(Stored data entries)
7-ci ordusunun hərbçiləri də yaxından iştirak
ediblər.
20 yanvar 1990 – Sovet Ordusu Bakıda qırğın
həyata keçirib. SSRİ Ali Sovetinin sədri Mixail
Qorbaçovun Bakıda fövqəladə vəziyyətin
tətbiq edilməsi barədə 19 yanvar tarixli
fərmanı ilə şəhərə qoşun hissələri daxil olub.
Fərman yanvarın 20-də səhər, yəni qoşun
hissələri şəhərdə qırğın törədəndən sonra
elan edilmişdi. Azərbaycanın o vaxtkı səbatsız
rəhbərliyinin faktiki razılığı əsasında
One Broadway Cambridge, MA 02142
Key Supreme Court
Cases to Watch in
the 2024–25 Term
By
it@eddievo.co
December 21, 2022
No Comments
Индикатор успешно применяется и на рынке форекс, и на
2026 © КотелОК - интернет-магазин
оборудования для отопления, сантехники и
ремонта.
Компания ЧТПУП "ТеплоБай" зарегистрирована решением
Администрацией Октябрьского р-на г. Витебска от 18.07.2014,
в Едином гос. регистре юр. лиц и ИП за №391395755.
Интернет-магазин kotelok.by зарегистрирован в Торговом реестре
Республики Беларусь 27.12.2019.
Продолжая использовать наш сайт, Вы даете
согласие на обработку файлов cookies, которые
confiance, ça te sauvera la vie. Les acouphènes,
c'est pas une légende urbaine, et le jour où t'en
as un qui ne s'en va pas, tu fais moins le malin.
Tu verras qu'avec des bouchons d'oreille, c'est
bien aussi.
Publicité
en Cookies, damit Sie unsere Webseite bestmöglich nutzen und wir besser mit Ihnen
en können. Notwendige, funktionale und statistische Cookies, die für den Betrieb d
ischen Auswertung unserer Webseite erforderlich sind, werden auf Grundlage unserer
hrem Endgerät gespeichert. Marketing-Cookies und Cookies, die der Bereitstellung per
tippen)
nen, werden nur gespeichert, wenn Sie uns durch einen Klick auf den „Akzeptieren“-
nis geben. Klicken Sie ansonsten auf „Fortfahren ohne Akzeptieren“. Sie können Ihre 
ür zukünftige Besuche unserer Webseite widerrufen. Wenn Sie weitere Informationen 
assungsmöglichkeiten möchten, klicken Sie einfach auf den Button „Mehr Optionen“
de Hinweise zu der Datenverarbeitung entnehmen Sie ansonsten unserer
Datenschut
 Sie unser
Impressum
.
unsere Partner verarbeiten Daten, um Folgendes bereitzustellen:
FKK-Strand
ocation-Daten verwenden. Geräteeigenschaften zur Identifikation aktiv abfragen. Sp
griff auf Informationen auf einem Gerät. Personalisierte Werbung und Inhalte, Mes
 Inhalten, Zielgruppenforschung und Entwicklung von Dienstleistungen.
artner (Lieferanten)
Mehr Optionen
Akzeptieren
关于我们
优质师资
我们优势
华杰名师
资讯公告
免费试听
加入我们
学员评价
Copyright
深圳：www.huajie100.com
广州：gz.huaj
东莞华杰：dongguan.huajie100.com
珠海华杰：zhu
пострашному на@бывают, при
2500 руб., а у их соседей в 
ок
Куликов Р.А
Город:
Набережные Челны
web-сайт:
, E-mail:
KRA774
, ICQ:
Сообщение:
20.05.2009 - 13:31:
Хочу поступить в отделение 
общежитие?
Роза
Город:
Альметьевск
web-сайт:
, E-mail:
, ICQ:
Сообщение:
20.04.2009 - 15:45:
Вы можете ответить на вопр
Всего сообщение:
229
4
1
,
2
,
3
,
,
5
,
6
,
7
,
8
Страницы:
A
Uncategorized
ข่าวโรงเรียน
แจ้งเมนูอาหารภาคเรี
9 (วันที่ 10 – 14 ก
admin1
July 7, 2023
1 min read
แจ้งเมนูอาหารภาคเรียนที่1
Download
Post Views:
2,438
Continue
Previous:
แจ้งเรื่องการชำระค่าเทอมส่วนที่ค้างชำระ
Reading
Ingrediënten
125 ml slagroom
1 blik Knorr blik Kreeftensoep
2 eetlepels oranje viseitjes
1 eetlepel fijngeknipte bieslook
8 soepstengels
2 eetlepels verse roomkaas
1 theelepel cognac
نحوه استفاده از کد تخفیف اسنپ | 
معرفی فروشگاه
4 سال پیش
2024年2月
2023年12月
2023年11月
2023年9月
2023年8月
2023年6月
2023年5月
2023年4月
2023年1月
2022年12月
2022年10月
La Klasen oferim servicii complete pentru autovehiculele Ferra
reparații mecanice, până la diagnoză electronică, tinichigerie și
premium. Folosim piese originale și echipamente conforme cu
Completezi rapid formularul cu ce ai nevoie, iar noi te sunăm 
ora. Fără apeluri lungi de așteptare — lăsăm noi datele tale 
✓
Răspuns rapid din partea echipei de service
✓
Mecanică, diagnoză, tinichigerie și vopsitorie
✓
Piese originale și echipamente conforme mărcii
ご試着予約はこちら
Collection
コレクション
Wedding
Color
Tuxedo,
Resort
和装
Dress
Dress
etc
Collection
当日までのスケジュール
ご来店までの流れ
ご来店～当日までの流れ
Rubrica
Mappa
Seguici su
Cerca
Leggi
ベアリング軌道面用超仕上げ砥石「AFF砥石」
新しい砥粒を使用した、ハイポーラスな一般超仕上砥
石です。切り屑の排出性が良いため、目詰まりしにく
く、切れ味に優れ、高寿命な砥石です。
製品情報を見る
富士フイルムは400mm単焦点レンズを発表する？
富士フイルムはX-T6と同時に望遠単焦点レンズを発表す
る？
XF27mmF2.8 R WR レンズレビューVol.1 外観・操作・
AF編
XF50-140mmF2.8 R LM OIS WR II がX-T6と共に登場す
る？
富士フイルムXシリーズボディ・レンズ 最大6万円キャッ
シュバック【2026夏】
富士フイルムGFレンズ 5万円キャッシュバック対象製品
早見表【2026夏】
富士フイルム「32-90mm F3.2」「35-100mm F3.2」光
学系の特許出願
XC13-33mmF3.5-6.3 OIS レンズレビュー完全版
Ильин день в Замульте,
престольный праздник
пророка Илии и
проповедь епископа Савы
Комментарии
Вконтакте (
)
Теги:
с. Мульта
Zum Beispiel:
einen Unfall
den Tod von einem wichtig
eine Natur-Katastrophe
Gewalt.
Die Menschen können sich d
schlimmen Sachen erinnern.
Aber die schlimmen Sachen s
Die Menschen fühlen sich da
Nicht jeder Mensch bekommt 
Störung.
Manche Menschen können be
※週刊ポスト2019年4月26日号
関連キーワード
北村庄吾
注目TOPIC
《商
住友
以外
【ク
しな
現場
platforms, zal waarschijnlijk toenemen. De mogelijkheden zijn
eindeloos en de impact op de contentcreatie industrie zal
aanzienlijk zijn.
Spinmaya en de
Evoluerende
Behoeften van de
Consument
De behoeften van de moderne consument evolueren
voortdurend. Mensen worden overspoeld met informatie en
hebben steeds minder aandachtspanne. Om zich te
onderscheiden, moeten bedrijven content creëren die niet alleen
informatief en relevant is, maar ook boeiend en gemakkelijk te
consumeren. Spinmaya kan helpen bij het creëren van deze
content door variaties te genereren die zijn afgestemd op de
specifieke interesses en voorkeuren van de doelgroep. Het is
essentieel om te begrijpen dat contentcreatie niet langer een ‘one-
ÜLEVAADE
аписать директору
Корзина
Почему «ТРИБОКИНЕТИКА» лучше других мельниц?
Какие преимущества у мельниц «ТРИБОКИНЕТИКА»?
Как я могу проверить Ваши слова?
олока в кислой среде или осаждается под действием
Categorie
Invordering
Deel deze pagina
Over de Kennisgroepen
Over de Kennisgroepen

- Work request: Each line of the data above is to be duplicated exactly.

- Answer to this problem:
7-ci ordusunun hərbçiləri də yaxından iştirak
ediblər.
20 yanvar 1990 – Sovet Ordusu Bakıda qırğın
həyata keçirib. SSRİ Ali Sovetinin sədri Mixail
Qorbaçovun Bakıda fövqəladə vəziyyətin
tətbiq edilməsi barədə 19 yanvar tarixli
fərmanı ilə şəhərə qoşun hissələri daxil olub.
Fərman yanvarın 20-də səhər, yəni qoşun
hissələri şəhərdə qırğın törədəndən sonra
elan edilmişdi. Azərbaycanın o vaxtkı səbatsız
rəhbərliyinin faktiki razılığı əsasında
One Broadway Cambridge, MA 02142
Key Supreme Court
Cases to Watch in
the 2024–25 Term
By
it@eddievo.co
December 21, 2022
No Comments
Индикатор успешно применяется и на рынке форекс, и на
2026 © КотелОК - интернет-магазин
оборудования для отопления, сантехники и
ремонта.
Компания ЧТПУП "ТеплоБай" зарегистрирована решением
Администрацией Октябрьского р-на г. Витебска от 18.07.2014,
в Едином гос. регистре юр. лиц и ИП за №391395755.
Интернет-магазин kotelok.by зарегистрирован в Торговом реестре
Республики Беларусь 27.12.2019.
Продолжая использовать наш сайт, Вы даете
согласие на обработку файлов cookies, которые
confiance, ça te sauvera la vie. Les acouphènes,
c'est pas une légende urbaine, et le jour où t'en
as un qui ne s'en va pas, tu fais moins le malin.
Tu verras qu'avec des bouchons d'oreille, c'est
bien aussi.
Publicité
en Cookies, damit Sie unsere Webseite bestmöglich nutzen und wir besser mit Ihnen
en können. Notwendige, funktionale und statistische Cookies, die für den Betrieb d
ischen Auswertung unserer Webseite erforderlich sind, werden auf Grundlage unserer
hrem Endgerät gespeichert. Marketing-Cookies und Cookies, die der Bereitstellung per
tippen)
nen, werden nur gespeichert, wenn Sie uns durch einen Klick auf den „Akzeptieren“-
nis geben. Klicken Sie ansonsten auf „Fortfahren ohne Akzeptieren“. Sie können Ihre 
ür zukünftige Besuche unserer Webseite widerrufen. Wenn Sie weitere Informationen 
assungsmöglichkeiten möchten, klicken Sie einfach auf den Button „Mehr Optionen“
de Hinweise zu der Datenverarbeitung entnehmen Sie ansonsten unserer
Datenschut
 Sie unser
Impressum
.
unsere Partner verarbeiten Daten, um Folgendes bereitzustellen:
FKK-Strand
ocation-Daten verwenden. Geräteeigenschaften zur Identifikation aktiv abfragen. Sp
griff auf Informationen auf einem Gerät. Personalisierte Werbung und Inhalte, Mes
 Inhalten, Zielgruppenforschung und Entwicklung von Dienstleistungen.
artner (Lieferanten)
Mehr Optionen
Akzeptieren
关于我们
优质师资
我们优势
华杰名师
资讯公告
免费试听
加入我们
学员评价
Copyright
深圳：www.huajie100.com
广州：gz.huaj
东莞华杰：dongguan.huajie100.com
珠海华杰：zhu
пострашному на@бывают, при
2500 руб., а у их соседей в 
ок
Куликов Р.А
Город:
Набережные Челны
web-сайт:
, E-mail:
KRA774
, ICQ:
Сообщение:
20.05.2009 - 13:31:
Хочу поступить в отделение 
общежитие?
Роза
Город:
Альметьевск
web-сайт:
, E-mail:
, ICQ:
Сообщение:
20.04.2009 - 15:45:
Вы можете ответить на вопр
Всего сообщение:
229
4
1
,
2
,
3
,
,
5
,
6
,
7
,
8
Страницы:
A
Uncategorized
ข่าวโรงเรียน
แจ้งเมนูอาหารภาคเรี
9 (วันที่ 10 – 14 ก
admin1
July 7, 2023
1 min read
แจ้งเมนูอาหารภาคเรียนที่1
Download
Post Views:
2,438
Continue
Previous:
แจ้งเรื่องการชำระค่าเทอมส่วนที่ค้างชำระ
Reading
Ingrediënten
125 ml slagroom
1 blik Knorr blik Kreeftensoep
2 eetlepels oranje viseitjes
1 eetlepel fijngeknipte bieslook
8 soepstengels
2 eetlepels verse roomkaas
1 theelepel cognac
نحوه استفاده از کد تخفیف اسنپ | 
معرفی فروشگاه
4 سال پیش
2024年2月
2023年12月
2023年11月
2023年9月
2023年8月
2023年6月
2023年5月
2023年4月
2023年1月
2022年12月
2022年10月
La Klasen oferim servicii complete pentru autovehiculele Ferra
reparații mecanice, până la diagnoză electronică, tinichigerie și
premium. Folosim piese originale și echipamente conforme cu
Completezi rapid formularul cu ce ai nevoie, iar noi te sunăm 
ora. Fără apeluri lungi de așteptare — lăsăm noi datele tale 
✓
Răspuns rapid din partea echipei de service
✓
Mecanică, diagnoză, tinichigerie și vopsitorie
✓
Piese originale și echipamente conforme mărcii
ご試着予約はこちら
Collection
コレクション
Wedding
Color
Tuxedo,
Resort
和装
Dress
Dress
etc
Collection
当日までのスケジュール
ご来店までの流れ
ご来店～当日までの流れ
Rubrica
Mappa
Seguici su
Cerca
Leggi
ベアリング軌道面用超仕上げ砥石「AFF砥石」
新しい砥粒を使用した、ハイポーラスな一般超仕上砥
石です。切り屑の排出性が良いため、目詰まりしにく
く、切れ味に優れ、高寿命な砥石です。
製品情報を見る
富士フイルムは400mm単焦点レンズを発表する？
富士フイルムはX-T6と同時に望遠単焦点レンズを発表す
る？
XF27mmF2.8 R WR レンズレビューVol.1 外観・操作・
AF編
XF50-140mmF2.8 R LM OIS WR II がX-T6と共に登場す
る？
富士フイルムXシリーズボディ・レンズ 最大6万円キャッ
シュバック【2026夏】
富士フイルムGFレンズ 5万円キャッシュバック対象製品
早見表【2026夏】
富士フイルム「32-90mm F3.2」「35-100mm F3.2」光
学系の特許出願
XC13-33mmF3.5-6.3 OIS レンズレビュー完全版
Ильин день в Замульте,
престольный праздник
пророка Илии и
проповедь епископа Савы
Комментарии
Вконтакте (
)
Теги:
с. Мульта
Zum Beispiel:
einen Unfall
den Tod von einem wichtig
eine Natur-Katastrophe
Gewalt.
Die Menschen können sich d
schlimmen Sachen erinnern.
Aber die schlimmen Sachen s
Die Menschen fühlen sich da
Nicht jeder Mensch bekommt 
Störung.
Manche Menschen können be
※週刊ポスト2019年4月26日号
関連キーワード
北村庄吾
注目TOPIC
《商
住友
以外
【ク
しな
現場
platforms, zal waarschijnlijk toenemen. De mogelijkheden zijn
eindeloos en de impact op de contentcreatie industrie zal
aanzienlijk zijn.
Spinmaya en de
Evoluerende
Behoeften van de
Consument
De behoeften van de moderne consument evolueren
voortdurend. Mensen worden overspoeld met informatie en
hebben steeds minder aandachtspanne. Om zich te
onderscheiden, moeten bedrijven content creëren die niet alleen
informatief en relevant is, maar ook boeiend en gemakkelijk te
consumeren. Spinmaya kan helpen bij het creëren van deze
content door variaties te genereren die zijn afgestemd op de
specifieke interesses en voorkeuren van de doelgroep. Het is
essentieel om te begrijpen dat contentcreatie niet langer een ‘one-
ÜLEVAADE
аписать директору
Корзина
Почему «ТРИБОКИНЕТИКА» лучше других мельниц?
Какие преимущества у мельниц «ТРИБОКИНЕТИКА»?
Как я могу проверить Ваши слова?
олока в кислой среде или осаждается под действием
Categorie
Invordering
Deel deze pagina
Over de Kennisgroepen
Over de Kennisgroepen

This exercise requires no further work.